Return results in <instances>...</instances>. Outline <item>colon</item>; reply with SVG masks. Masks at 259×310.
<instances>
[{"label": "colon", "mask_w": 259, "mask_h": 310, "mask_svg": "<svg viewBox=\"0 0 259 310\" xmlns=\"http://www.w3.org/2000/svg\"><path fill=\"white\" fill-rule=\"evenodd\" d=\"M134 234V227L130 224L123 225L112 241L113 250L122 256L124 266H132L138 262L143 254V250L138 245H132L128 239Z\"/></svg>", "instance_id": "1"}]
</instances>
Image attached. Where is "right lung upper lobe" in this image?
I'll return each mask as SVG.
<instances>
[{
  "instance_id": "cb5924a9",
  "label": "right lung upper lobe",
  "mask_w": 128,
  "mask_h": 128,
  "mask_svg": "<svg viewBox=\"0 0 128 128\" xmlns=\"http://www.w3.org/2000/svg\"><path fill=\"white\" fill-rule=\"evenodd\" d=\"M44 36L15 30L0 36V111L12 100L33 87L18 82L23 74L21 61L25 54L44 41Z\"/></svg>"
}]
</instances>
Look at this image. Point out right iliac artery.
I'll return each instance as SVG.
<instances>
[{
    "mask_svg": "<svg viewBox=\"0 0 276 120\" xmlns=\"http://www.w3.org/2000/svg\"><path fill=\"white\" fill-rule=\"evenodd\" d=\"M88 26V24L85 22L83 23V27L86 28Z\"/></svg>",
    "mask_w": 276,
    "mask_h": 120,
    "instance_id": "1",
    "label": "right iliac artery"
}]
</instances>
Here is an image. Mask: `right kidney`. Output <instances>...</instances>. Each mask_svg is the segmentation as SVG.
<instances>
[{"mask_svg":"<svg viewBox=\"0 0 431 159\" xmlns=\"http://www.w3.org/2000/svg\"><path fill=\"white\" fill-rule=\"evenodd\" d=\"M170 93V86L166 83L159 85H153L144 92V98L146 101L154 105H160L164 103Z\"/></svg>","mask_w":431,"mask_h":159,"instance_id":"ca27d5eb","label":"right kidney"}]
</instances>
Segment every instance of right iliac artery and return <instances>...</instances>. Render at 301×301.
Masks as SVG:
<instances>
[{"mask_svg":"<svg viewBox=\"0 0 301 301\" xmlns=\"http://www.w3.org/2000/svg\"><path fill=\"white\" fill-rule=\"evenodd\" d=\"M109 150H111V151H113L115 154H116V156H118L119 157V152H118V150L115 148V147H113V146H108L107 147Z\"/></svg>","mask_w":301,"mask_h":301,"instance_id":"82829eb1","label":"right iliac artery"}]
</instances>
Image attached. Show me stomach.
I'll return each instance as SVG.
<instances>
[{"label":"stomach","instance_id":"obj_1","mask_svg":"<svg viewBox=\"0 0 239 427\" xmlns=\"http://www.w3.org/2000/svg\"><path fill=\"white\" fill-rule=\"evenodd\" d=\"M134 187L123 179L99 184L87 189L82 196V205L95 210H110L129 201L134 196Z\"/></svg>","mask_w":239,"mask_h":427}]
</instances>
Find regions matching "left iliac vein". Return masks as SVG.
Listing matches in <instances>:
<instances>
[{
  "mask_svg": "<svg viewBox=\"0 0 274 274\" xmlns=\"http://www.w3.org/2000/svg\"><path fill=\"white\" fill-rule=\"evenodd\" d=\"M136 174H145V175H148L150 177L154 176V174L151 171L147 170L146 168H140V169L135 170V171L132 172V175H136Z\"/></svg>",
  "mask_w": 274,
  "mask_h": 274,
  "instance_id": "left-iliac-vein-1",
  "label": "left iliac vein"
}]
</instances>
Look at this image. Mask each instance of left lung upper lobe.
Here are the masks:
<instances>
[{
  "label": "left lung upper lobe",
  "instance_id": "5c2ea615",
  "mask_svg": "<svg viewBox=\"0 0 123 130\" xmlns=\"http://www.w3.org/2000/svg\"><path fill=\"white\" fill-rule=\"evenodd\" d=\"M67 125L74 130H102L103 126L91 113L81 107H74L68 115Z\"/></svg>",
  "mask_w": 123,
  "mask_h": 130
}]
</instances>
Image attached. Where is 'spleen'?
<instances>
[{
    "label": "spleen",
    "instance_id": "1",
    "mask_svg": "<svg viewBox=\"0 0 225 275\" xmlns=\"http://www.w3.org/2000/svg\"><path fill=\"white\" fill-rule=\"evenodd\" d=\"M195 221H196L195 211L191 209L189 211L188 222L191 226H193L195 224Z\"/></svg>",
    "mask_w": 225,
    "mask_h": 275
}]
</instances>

§ **What to produce**:
Please give the listing above once more, word for word.

§ **Written answer**:
Return results in <instances>...</instances>. Outline <item>colon</item>; reply with SVG masks. Masks at 259×310.
<instances>
[{"label": "colon", "mask_w": 259, "mask_h": 310, "mask_svg": "<svg viewBox=\"0 0 259 310\" xmlns=\"http://www.w3.org/2000/svg\"><path fill=\"white\" fill-rule=\"evenodd\" d=\"M134 234V227L130 224L123 225L112 241L113 250L122 256L124 266H132L138 262L143 254V250L138 245H132L128 239Z\"/></svg>", "instance_id": "1"}]
</instances>
Image attached. Where is "right lung upper lobe" in this image?
I'll return each mask as SVG.
<instances>
[{
  "instance_id": "cb5924a9",
  "label": "right lung upper lobe",
  "mask_w": 128,
  "mask_h": 128,
  "mask_svg": "<svg viewBox=\"0 0 128 128\" xmlns=\"http://www.w3.org/2000/svg\"><path fill=\"white\" fill-rule=\"evenodd\" d=\"M44 36L15 30L0 36V111L12 100L33 87L18 82L23 74L21 61L25 54L44 41Z\"/></svg>"
}]
</instances>
Look at this image. Point out right iliac artery.
I'll return each instance as SVG.
<instances>
[{
    "mask_svg": "<svg viewBox=\"0 0 276 120\" xmlns=\"http://www.w3.org/2000/svg\"><path fill=\"white\" fill-rule=\"evenodd\" d=\"M88 26V24L85 22L83 23V27L86 28Z\"/></svg>",
    "mask_w": 276,
    "mask_h": 120,
    "instance_id": "1",
    "label": "right iliac artery"
}]
</instances>
Here is an image. Mask: `right kidney`. Output <instances>...</instances>. Each mask_svg is the segmentation as SVG.
<instances>
[{"mask_svg":"<svg viewBox=\"0 0 431 159\" xmlns=\"http://www.w3.org/2000/svg\"><path fill=\"white\" fill-rule=\"evenodd\" d=\"M170 93V86L166 83L159 85H153L144 92V98L146 101L154 105H160L164 103Z\"/></svg>","mask_w":431,"mask_h":159,"instance_id":"ca27d5eb","label":"right kidney"}]
</instances>
Segment every instance of right iliac artery and return <instances>...</instances>. Render at 301×301.
Masks as SVG:
<instances>
[{"mask_svg":"<svg viewBox=\"0 0 301 301\" xmlns=\"http://www.w3.org/2000/svg\"><path fill=\"white\" fill-rule=\"evenodd\" d=\"M109 150H111V151H113L115 154H116V156H118L119 157V152H118V150L115 148V147H113V146H108L107 147Z\"/></svg>","mask_w":301,"mask_h":301,"instance_id":"82829eb1","label":"right iliac artery"}]
</instances>
Image attached. Show me stomach.
I'll return each instance as SVG.
<instances>
[{"label":"stomach","instance_id":"obj_1","mask_svg":"<svg viewBox=\"0 0 239 427\" xmlns=\"http://www.w3.org/2000/svg\"><path fill=\"white\" fill-rule=\"evenodd\" d=\"M134 187L123 179L99 184L87 189L82 196V205L95 210H110L129 201L134 196Z\"/></svg>","mask_w":239,"mask_h":427}]
</instances>
Find regions matching "left iliac vein". Return masks as SVG.
Listing matches in <instances>:
<instances>
[{
  "mask_svg": "<svg viewBox=\"0 0 274 274\" xmlns=\"http://www.w3.org/2000/svg\"><path fill=\"white\" fill-rule=\"evenodd\" d=\"M136 174H145V175H148L150 177L154 176V174L151 171L147 170L146 168H140V169L135 170V171L132 172V175H136Z\"/></svg>",
  "mask_w": 274,
  "mask_h": 274,
  "instance_id": "left-iliac-vein-1",
  "label": "left iliac vein"
}]
</instances>
Look at this image. Mask each instance of left lung upper lobe.
Here are the masks:
<instances>
[{
  "label": "left lung upper lobe",
  "instance_id": "5c2ea615",
  "mask_svg": "<svg viewBox=\"0 0 123 130\" xmlns=\"http://www.w3.org/2000/svg\"><path fill=\"white\" fill-rule=\"evenodd\" d=\"M67 125L74 130H102L103 126L91 113L81 107H74L68 115Z\"/></svg>",
  "mask_w": 123,
  "mask_h": 130
}]
</instances>
Image attached. Where is 'spleen'?
<instances>
[{
    "label": "spleen",
    "instance_id": "1",
    "mask_svg": "<svg viewBox=\"0 0 225 275\" xmlns=\"http://www.w3.org/2000/svg\"><path fill=\"white\" fill-rule=\"evenodd\" d=\"M195 221H196L195 211L191 209L189 211L188 222L191 226H193L195 224Z\"/></svg>",
    "mask_w": 225,
    "mask_h": 275
}]
</instances>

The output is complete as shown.